World's first real-time heads-up-display enters field testing

3/18/2014

World's first real-time heads-up-display enters field testing

Information is power, as the saying goes, and throughout history intelligence has often meant the difference between victory and defeat. Recently, the research and development of military technologies has relied less on firepower and more on innovative ways to give soldiers as much information as possible.

New technology from BAE Systems may offer the most cutting-edge example of information gathering and display seen yet. According to Military.com, the international defense contractor has begun field testing for a helmet-based heads-up-display system that would transmit real-time combat information to soldiers.

Advancing information technology
The display system, called Q-Warrior, would be easily installed on individual soldiers' helmets with a lens extending over the eye. Soldiers would then be able to view information overlaid onto landscapes, targets and anything else within their field of vision.

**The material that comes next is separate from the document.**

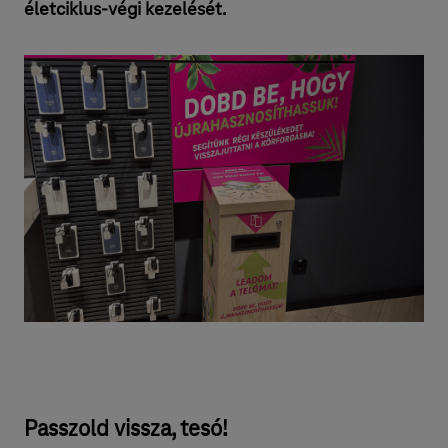
életciklus-végi kezelését.
Passzold vissza, tesó!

Military.com also explained that the Q-Warrior system may able to link with other intelligence gathering efforts, such as overhead reconnaissance planes and forward-staging troops. With information from various perspectives, soldiers may be able to use the BAE-developed technology to identify enemy targets hidden from their unaugmented view.

Gaining the upper hand
While BAE Systems hopes that the Q-Warrior technology will be standard issue equipment one day, the firm is currently testing it for use by troops normally tasked with missions that prize intelligence above all else, such as scouting or reconnaissance.

"The biggest demand, in the short term at least, will be in roles where the early adoption of situational awareness technology offers a defined advantage," Paul Wright, soldier systems' business development lead at BAE Systems, said in a statement. "This is likely to be within non-traditional military units with reconnaissance roles, such as Forward Air Controllers/Joint Tactical Aircraft Controllers or with Special Forces during counter terrorist tasks."

Wright also explained that because the Q-Warrior system is expected to link up to a wider network, troops may be able to use it as a navigation tool with waypoints and suggested routes mapped directly onto the soldier's field of vision. Extra features will also include night vision, thermal imaging and personnel tracking.

There is speculation that the Q-Warrior system could be integrated into the futuristic Tactical Assault Light Operator Suit explained by Adm. William McRaven, according to Stars and Stripes. The TALOS suit is expected to see deployment around 2018, though there is no word yet on the Q-Warrior systems' rollout date.